(Collected data)
++++
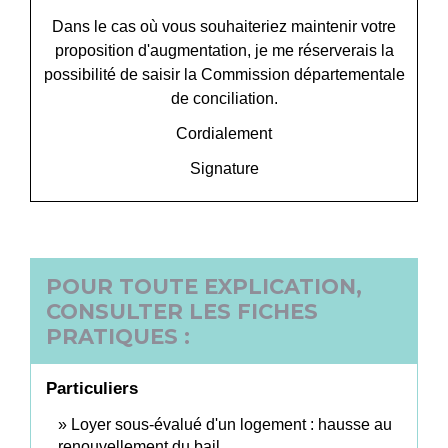
Dans le cas où vous souhaiteriez maintenir votre
proposition d'augmentation, je me réserverais la
possibilité de saisir la Commission départementale
de conciliation.
Cordialement
Signature
POUR TOUTE EXPLICATION,
CONSULTER LES FICHES
PRATIQUES :
Particuliers
Loyer sous-évalué d'un logement : hausse au
renouvellement du bail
++++
→ **AIM OF THE TASK**: Output an exact copy of the lines from the one holding "possibilité de saisir" to the last line of the data, inclusive, and nothing beyond that range.

→ **TASK ANSWER**:
possibilité de saisir la Commission départementale
de conciliation.
Cordialement
Signature
POUR TOUTE EXPLICATION,
CONSULTER LES FICHES
PRATIQUES :
Particuliers
Loyer sous-évalué d'un logement : hausse au
renouvellement du bail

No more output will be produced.